App Development

What is a code generator?

28 July 2022 • 10 minutes

Written by Eban Escott

image for 'What is a code generator?'

Code generators are ubiquitous in software engineering and when they are understood, they can lead to all sorts of benefits. From scaffolding generation like in Ruby on Rails, to REST API generation like Swagger Codegen, there are a lot of useful code generation tools available.


However, there is a dark side to code generators. And when their power is used without constraint, developers can go down a path that leads to all sorts of disadvantages. Like when developers lose control of their source code with low code tools such as OutSystems, life can get pretty frustrating quickly.

Image

This makes code generators a double-edged sword. They have both favourable and unfavourable qualities. There is also an interesting history of code generators that has cemented some peoples opinions. But if we all got stuck in the failings of the first attempts at a new technology, the human species may not have evolved past the Stone Age.

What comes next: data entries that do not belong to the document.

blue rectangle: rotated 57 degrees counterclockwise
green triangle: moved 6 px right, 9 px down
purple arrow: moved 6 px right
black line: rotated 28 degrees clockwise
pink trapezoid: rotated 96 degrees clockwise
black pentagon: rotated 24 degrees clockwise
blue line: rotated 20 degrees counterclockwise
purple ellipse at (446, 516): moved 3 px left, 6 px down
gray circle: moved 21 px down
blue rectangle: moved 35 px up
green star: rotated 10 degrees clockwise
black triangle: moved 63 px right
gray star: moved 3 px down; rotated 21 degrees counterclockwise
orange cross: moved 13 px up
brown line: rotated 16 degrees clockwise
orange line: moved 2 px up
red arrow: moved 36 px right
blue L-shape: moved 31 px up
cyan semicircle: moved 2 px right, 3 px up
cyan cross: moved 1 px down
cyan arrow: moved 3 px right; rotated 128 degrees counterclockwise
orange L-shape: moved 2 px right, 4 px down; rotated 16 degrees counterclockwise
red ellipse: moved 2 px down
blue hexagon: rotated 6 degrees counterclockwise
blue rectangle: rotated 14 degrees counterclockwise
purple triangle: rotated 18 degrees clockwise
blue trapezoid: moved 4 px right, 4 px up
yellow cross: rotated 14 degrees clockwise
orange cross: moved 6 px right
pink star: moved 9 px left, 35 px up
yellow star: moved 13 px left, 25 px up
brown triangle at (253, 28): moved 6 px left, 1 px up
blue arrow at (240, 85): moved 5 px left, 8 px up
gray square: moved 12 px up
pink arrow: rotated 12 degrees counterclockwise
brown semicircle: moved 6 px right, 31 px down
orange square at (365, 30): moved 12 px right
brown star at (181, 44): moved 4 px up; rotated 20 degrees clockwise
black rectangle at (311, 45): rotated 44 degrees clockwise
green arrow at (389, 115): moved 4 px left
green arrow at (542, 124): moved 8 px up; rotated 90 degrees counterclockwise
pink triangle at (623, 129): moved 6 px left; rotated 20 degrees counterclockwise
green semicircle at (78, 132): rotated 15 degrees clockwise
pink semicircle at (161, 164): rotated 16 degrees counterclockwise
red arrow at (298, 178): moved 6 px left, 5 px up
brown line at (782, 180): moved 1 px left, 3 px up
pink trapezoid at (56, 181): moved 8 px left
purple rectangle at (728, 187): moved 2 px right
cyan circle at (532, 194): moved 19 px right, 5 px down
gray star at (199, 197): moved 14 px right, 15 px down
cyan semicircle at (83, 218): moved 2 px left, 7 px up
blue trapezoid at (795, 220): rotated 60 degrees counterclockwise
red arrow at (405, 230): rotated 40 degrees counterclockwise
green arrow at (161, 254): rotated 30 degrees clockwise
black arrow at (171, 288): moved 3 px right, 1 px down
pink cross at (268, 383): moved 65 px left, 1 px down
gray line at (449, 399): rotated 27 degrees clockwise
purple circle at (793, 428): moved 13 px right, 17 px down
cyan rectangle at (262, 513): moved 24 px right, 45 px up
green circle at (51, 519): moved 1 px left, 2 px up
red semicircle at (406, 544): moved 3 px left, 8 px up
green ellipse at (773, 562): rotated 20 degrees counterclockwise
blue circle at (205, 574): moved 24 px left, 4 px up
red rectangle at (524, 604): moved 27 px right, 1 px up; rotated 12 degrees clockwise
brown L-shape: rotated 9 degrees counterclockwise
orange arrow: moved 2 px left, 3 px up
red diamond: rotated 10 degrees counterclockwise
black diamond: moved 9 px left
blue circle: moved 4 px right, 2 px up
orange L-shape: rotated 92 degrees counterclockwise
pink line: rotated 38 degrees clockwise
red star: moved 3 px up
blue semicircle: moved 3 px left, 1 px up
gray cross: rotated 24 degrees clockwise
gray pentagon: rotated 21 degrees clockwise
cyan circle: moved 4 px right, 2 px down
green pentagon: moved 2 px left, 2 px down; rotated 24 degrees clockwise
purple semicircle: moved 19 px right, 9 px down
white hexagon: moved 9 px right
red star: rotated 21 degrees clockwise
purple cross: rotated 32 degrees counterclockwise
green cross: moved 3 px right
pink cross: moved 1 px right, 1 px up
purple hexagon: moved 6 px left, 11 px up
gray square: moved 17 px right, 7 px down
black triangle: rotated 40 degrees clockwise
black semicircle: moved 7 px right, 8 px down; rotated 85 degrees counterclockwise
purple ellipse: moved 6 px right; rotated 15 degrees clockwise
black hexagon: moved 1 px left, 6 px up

The work done in this area has come a long way in recent years and is showing some pretty amazing results.

In this article, we are going to look at the following questions with some examples along the way.

How does code generation work?

Code generation is pretty simple and you are likely already doing it. The easiest case to show is how most people generate HTML for websites. In almost all modern web application frameworks (Rails, CakePHP, Grails, and sooo many more) there is some sort of template mechanism.

One of my more recent favourite HTML site generation tools is Jekyll. It is super simple and powerful to use. If you are not familiar with code generation then have a look at the Jeykll step-by-step guide. But in summary, the following code block is a hello world HTML page. Nothing special here.

<!doctype html>
<html>
  <head>
    <meta charset="utf-8">
    <title>Home</title>
  </head>
  <body>
    <h1>Hello World!</h1>
  </body>
</html>

Using an object, the page title can be passed to the template to generate a dynamic title as seen in the next code snippet. See the title Home has been replaced.

<!doctype html>
<html>
  <head>
    <meta charset="utf-8">
    <title>What is a code generator?</title>
  </head>
  <body>
    <h1>Hello World!</h1>
  </body>
</html>

From this simple concept, we can generate lots of HTML pages with different titles by passing in different values.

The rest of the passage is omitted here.